Letter from the Editor

Hello Spring! We are wrapping up our first week back from Spring Break at WSU, which means the reality of graduation is setting in for our seniors. The excitement of graduation blends with anxiety over what the future might hold. I had many discussions with students recently about their career plans and noticed that an increasing number of students are seriously considering careers in the dairy industry. Most of these students do not have a background in dairy. This is great news! This means that the Animal Sciences faculty and staff are providing eye-opening experiences for our students, encouraging them to try new things outside their comfort level.

With this great news, I have a request for you. Hands-on experience through internships is one of the most impactful training opportunities we can provide our students.
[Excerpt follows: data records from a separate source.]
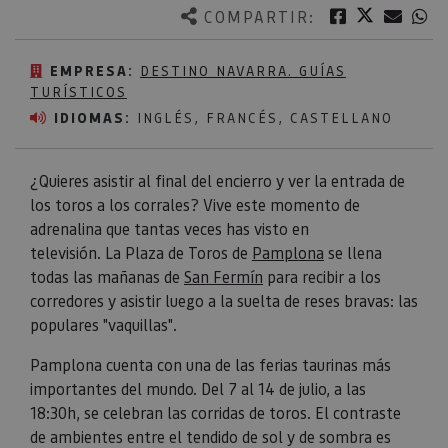
Twitter
Facebook
Corre
W
COMPARTIR:
EMPRESA:
DESTINO NAVARRA. GUÍAS
TURÍSTICOS
IDIOMAS:
INGLÉS, FRANCÉS, CASTELLANO
¿Quieres asistir al final del encierro y ver la entrada de
los toros a los corrales? Vive este momento de
adrenalina que tantas veces has visto en
televisión. La Plaza de Toros de
Pamplona
se llena
todas las mañanas de
San Fermín
para recibir a los
corredores y asistir luego a la suelta de reses bravas: las
populares "vaquillas".
Pamplona cuenta con una de las ferias taurinas más
importantes del mundo. Del 7 al 14 de julio, a las
18:30h, se celebran las corridas de toros. El contraste
de ambientes entre el tendido de sol y de sombra es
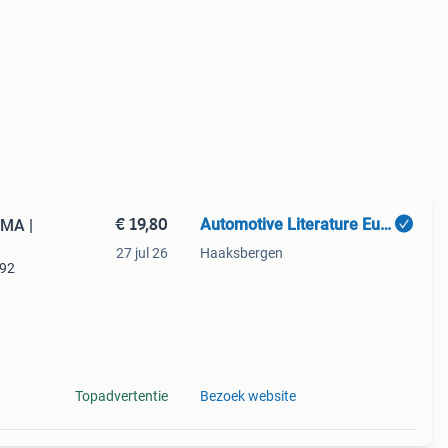
€ 19,80
Automotive Literature Europe
GMA |
27 jul 26
Haaksbergen
492
ive
Topadvertentie
Bezoek website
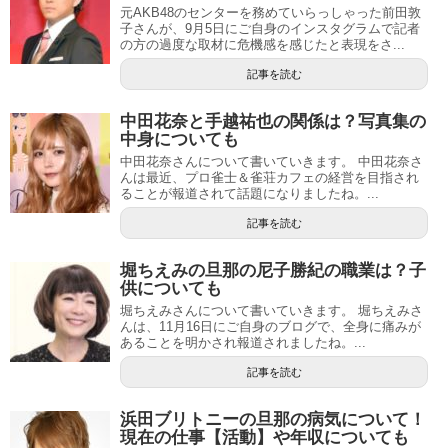
元AKB48のセンターを務めていらっしゃった前田敦
子さんが、9月5日にご自身のインスタグラムで記者
の方の過度な取材に危機感を感じたと表現をさ...
記事を読む
中田花奈と手越祐也の関係は？写真集の
中身についても
中田花奈さんについて書いていきます。 中田花奈さ
んは最近、プロ雀士＆雀荘カフェの経営を目指され
ることが報道されて話題になりましたね。...
記事を読む
堀ちえみの旦那の尼子勝紀の職業は？子
供についても
堀ちえみさんについて書いていきます。 堀ちえみさ
んは、11月16日にご自身のブログで、全身に痛みが
あることを明かされ報道されましたね。...
記事を読む
浜田ブリトニーの旦那の病気について！
現在の仕事【活動】や年収についても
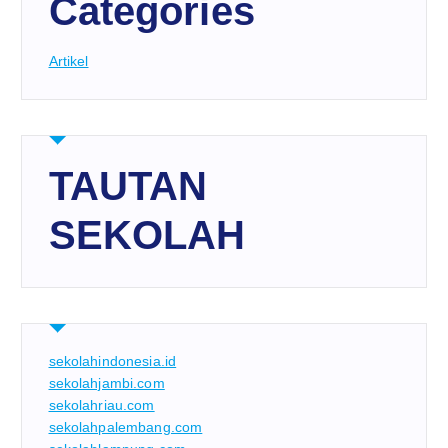
Categories
Artikel
TAUTAN
SEKOLAH
sekolahindonesia.id
sekolahjambi.com
sekolahriau.com
sekolahpalembang.com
If you have an internship position available, please reach out so we can help you connect with one of our students.

In the meantime, pour yourself a glass of milk and enjoy our March newsletter.

Thank you!

Amber Adams Progar, amber.adams-progar@wsu.edu



What’s New in Dairy Science Research?

Callan Lichtenwalter, Ph.D. Student, WSU Department of Animal Sciences


I am happy to be back with another article that takes new research in the dairy world and brings it directly to farmers in Washington State.  I hope you enjoy the new research I selected for the March newsletter.

Does pair housing calves affect calf health or welfare?

Researchers from Europe wanted to know how housing calves in pairs would affect their health, feed intake, and behavior compared to individually housed calves.  They took calves from 2 to 15 days old and sorted them into groups of 22 individually housed calves and 44 pair housed calves.  Their health and feed intake were measured daily, and one behavioral test was performed to understand how the calves acted in an unknown environment.  The incidence of diarrheal and respiratory illness did not differ between the pair and individually housed calves.  Consumption of milk, calf starter, and average daily gain also did not differ between the two groups of calves.  Based off the behavioral evaluation, the researchers concluded that individually housed calves might be deprived of normal movement behavior in their housing conditions.  From these results, we can conclude that pair housing calves does not impact their health or growth and can be a viable option for dairy farmers interested in increasing natural behaviors in calves.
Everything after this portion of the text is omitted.